Lady Gwen Thompson (September 16, 1928 – May 22, 1986) was the pseudonym of Phyllis Thompson, author and teacher of traditionalist initiatory witchcraft through her own organisation, the New England Covens of Traditionalist Witches.

Lady Gwen claimed to be a hereditary witch, with connections to the Salem witch trials of 1692, though she could not provide original sources to support these assertions. When she published a supposedly ancient poem called ''The Rede of the Wiccae'', it was believed by some to be partly her own work.
==Family==
Phyllis Thompson (née Healy) claimed to be a hereditary witch from New England. She was best known by the pseudonym (or public Craft name) of Lady Gwen Thompson, though she changed the forename to Gwynne in the 1980’s. Thompson was her final married surname.
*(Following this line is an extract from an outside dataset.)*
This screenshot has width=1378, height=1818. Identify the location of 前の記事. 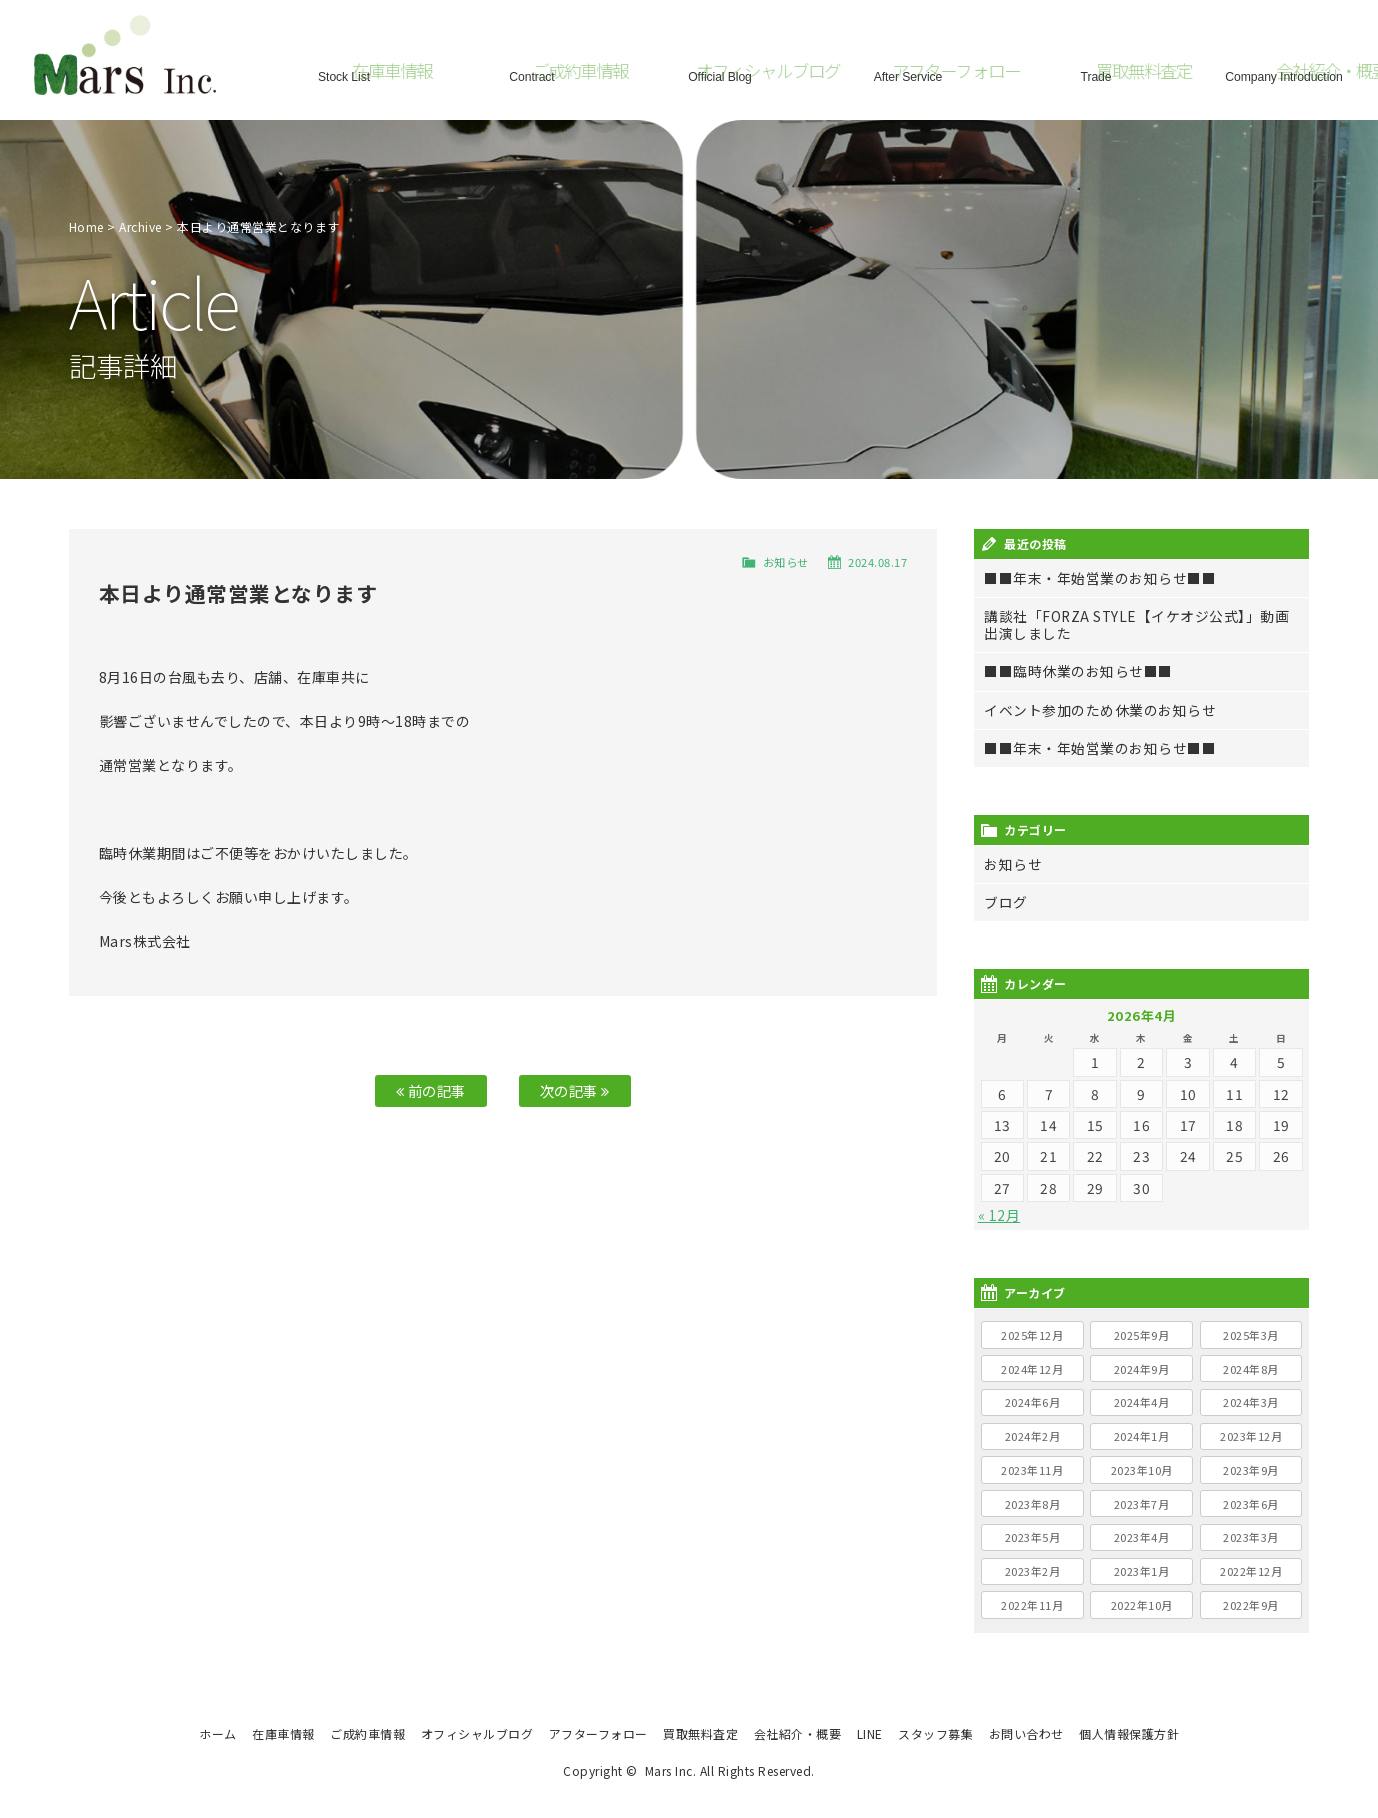
(431, 1090).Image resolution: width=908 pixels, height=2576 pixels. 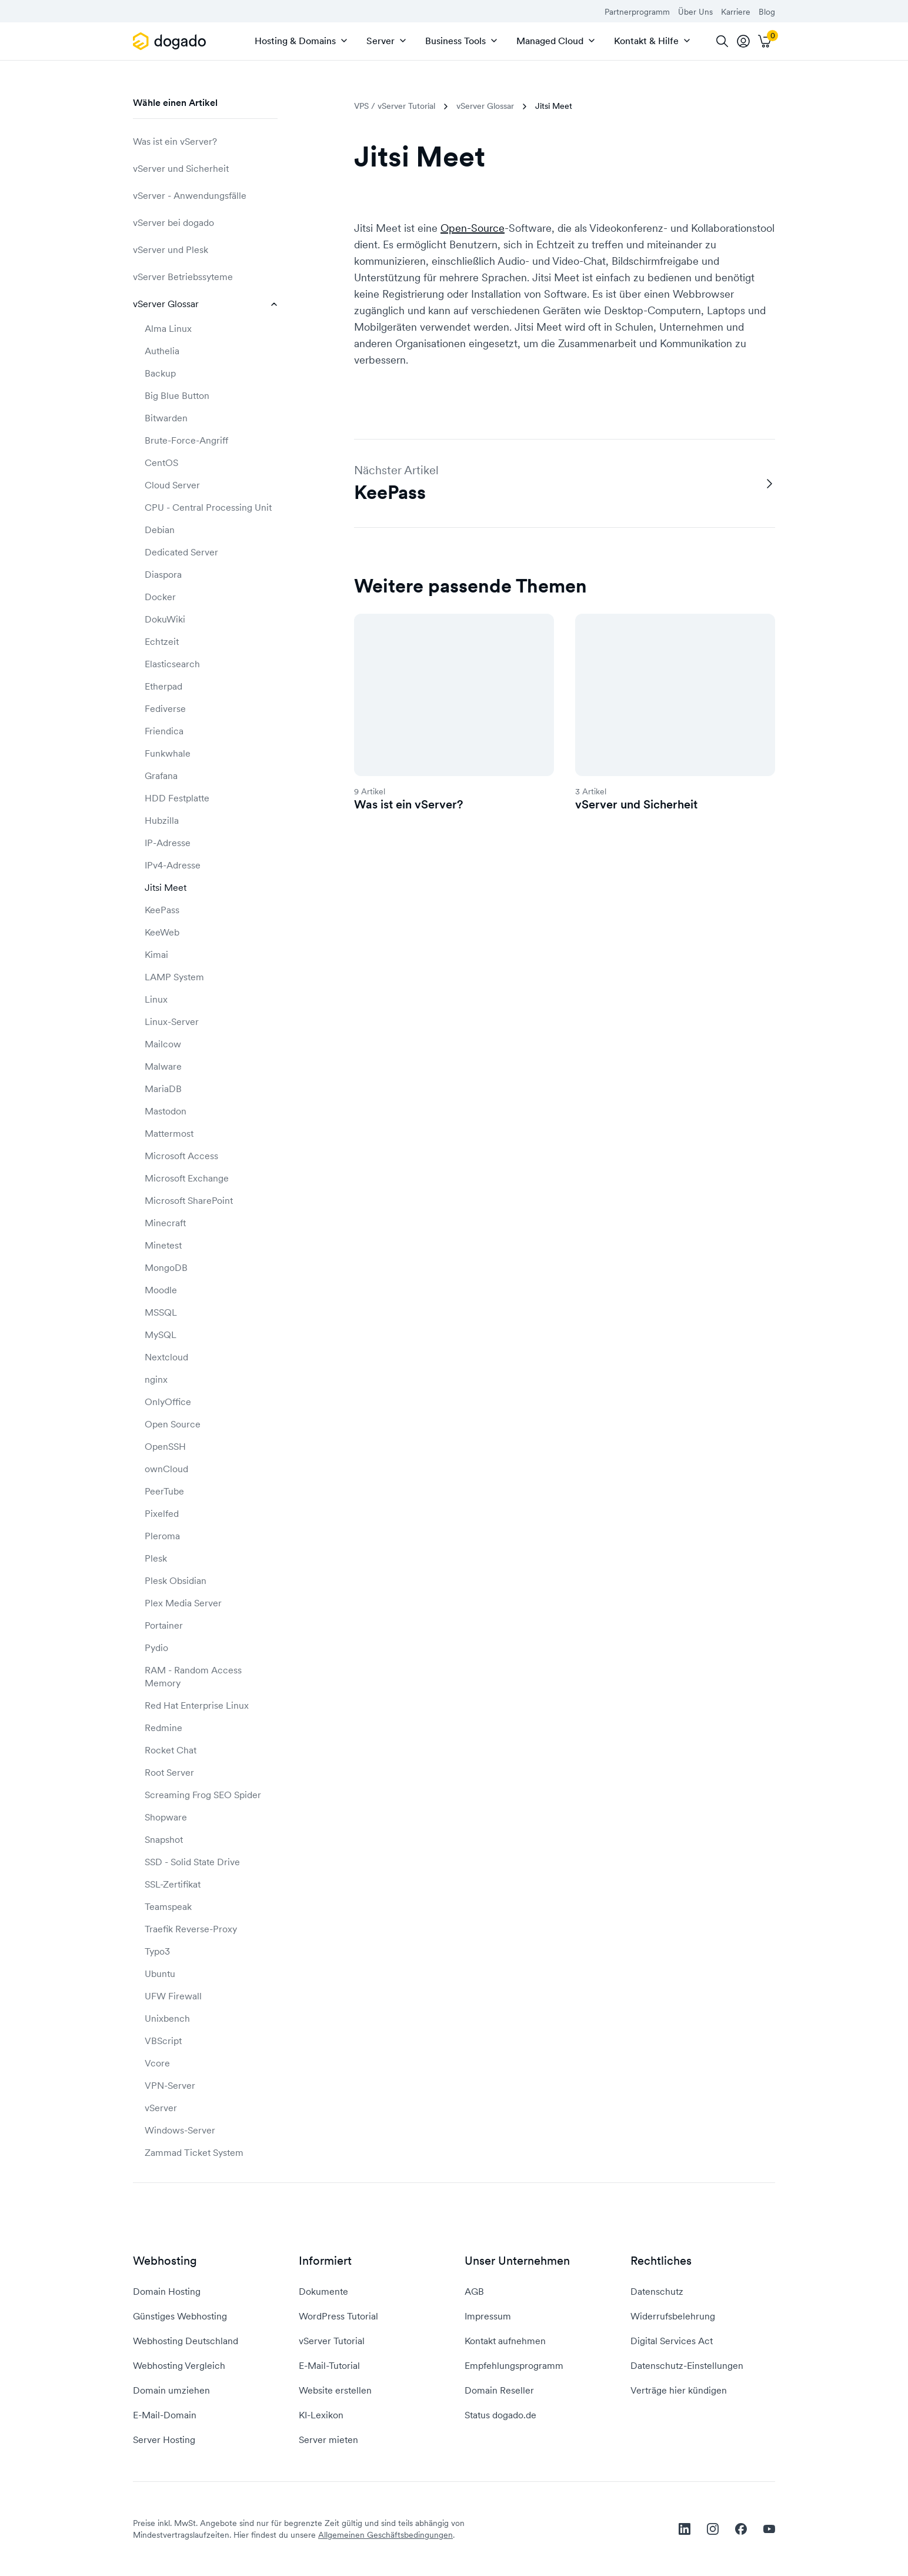 What do you see at coordinates (163, 2040) in the screenshot?
I see `VBScript` at bounding box center [163, 2040].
According to Thompson, her grandmother Adriana Porter's family were the carriers of a secret tradition of folk witchcraft that had come down through Sarah Arnot Cook and Wealthy Trask (Trash) from the latter's seventeenth-century ancestors. Porter had initiated her and her mother into the family's tradition and given them their "Craft Names".1
At first Thompson intended to keep the tradition within her family, subsequently initiating her children and grandchildren into them. However, her son and his family left the family tradition, joining the Christian religion and raising their children within it and her daughter had no children. Fearing that her traditions would be completely lost, she began "fostering" outsiders into it as family members; she began initiating them in the late 1960s.
By 1970 she had informally created the organization now known as the New England Covens of Traditionalist Witches (N.E.C.T.W.) (currently listed in the State of Rhode Island as a subsidiary of Society of the Evening Star.)2 Around 1974 Thompson retired from leading the N.E.C.T.W. and turned it over to two of its early members;3 the leadership has undergone several changes in the intervening years.
Thompson's claims to be an hereditary witch have little independent support, since she states that she destroyed the original version of her grandmother's lore-book after copying its contents, and recopied her own book several times throughout her lifetime. While a recent book by Robert Mathiesen and Theitic documents a long history of occultism within Thompson's ancestry, including the seventeenth-century alchemist, Jonathan Brewster, as well as several of the families on both sides of the Salem witch trials of 1692, there is no direct evidence of the veracity of Thompson's claims as she, her mother and any others who could have provided first-hand information are all deceased, and any written documentation has not been made public.